> **What is expected**
Down to the last line, set down the material below exactly; skip the pictures.

> **Data provided**
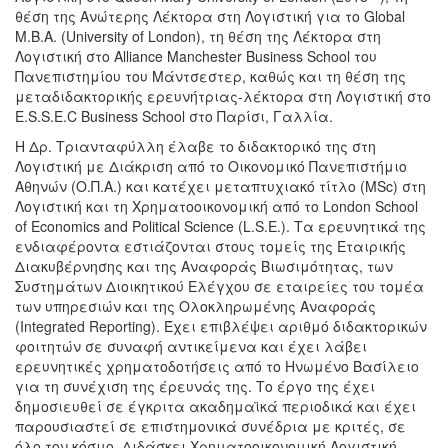
θέση της Ανώτερης Λέκτορα στη Λογιστική για το Global
M.B.A. (University of London), τη θέση της Λέκτορα στη
Λογιστική στο Alliance Manchester Business School του
Πανεπιστημίου του Μάντσεστερ, καθώς και τη θέση της
μεταδιδακτορικής ερευνήτριας-λέκτορα στη Λογιστική στο
E.S.S.E.C Business School στο Παρίσι, Γαλλία.
Η Δρ. Τριανταφύλλη έλαβε το διδακτορικό της στη
Λογιστική με Διάκριση από το Οικονομικό Πανεπιστήμιο
Αθηνών (Ο.Π.Α.) και κατέχει μεταπτυχιακό τίτλο (MSc) στη
Λογιστική και τη Χρηματοοικονομική από το London School
of Economics and Political Science (L.S.E.). Τα ερευνητικά της
ενδιαφέροντα εστιάζονται στους τομείς της Εταιρικής
Διακυβέρνησης και της Αναφοράς Βιωσιμότητας, των
Συστημάτων Διοικητικού Ελέγχου σε εταιρείες του τομέα
των υπηρεσιών και της Ολοκληρωμένης Αναφοράς
(Integrated Reporting). Έχει επιβλέψει αριθμό διδακτορικών
φοιτητών σε συναφή αντικείμενα και έχει λάβει
ερευνητικές χρηματοδοτήσεις από το Ηνωμένο Βασίλειο
για τη συνέχιση της έρευνάς της. Το έργο της έχει
δημοσιευθεί σε έγκριτα ακαδημαϊκά περιοδικά και έχει
παρουσιαστεί σε επιστημονικά συνέδρια με κριτές, σε
όλο τον κόσμο. Διδάσκει Χρηματοοικονομική Λογιστική,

> **Answer section**
θέση της Ανώτερης Λέκτορα στη Λογιστική για το Global
M.B.A. (University of London), τη θέση της Λέκτορα στη
Λογιστική στο Alliance Manchester Business School του
Πανεπιστημίου του Μάντσεστερ, καθώς και τη θέση της
μεταδιδακτορικής ερευνήτριας-λέκτορα στη Λογιστική στο
E.S.S.E.C Business School στο Παρίσι, Γαλλία.
Η Δρ. Τριανταφύλλη έλαβε το διδακτορικό της στη
Λογιστική με Διάκριση από το Οικονομικό Πανεπιστήμιο
Αθηνών (Ο.Π.Α.) και κατέχει μεταπτυχιακό τίτλο (MSc) στη
Λογιστική και τη Χρηματοοικονομική από το London School
of Economics and Political Science (L.S.E.). Τα ερευνητικά της
ενδιαφέροντα εστιάζονται στους τομείς της Εταιρικής
Διακυβέρνησης και της Αναφοράς Βιωσιμότητας, των
Συστημάτων Διοικητικού Ελέγχου σε εταιρείες του τομέα
των υπηρεσιών και της Ολοκληρωμένης Αναφοράς
(Integrated Reporting). Έχει επιβλέψει αριθμό διδακτορικών
φοιτητών σε συναφή αντικείμενα και έχει λάβει
ερευνητικές χρηματοδοτήσεις από το Ηνωμένο Βασίλειο
για τη συνέχιση της έρευνάς της. Το έργο της έχει
δημοσιευθεί σε έγκριτα ακαδημαϊκά περιοδικά και έχει
παρουσιαστεί σε επιστημονικά συνέδρια με κριτές, σε
όλο τον κόσμο. Διδάσκει Χρηματοοικονομική Λογιστική,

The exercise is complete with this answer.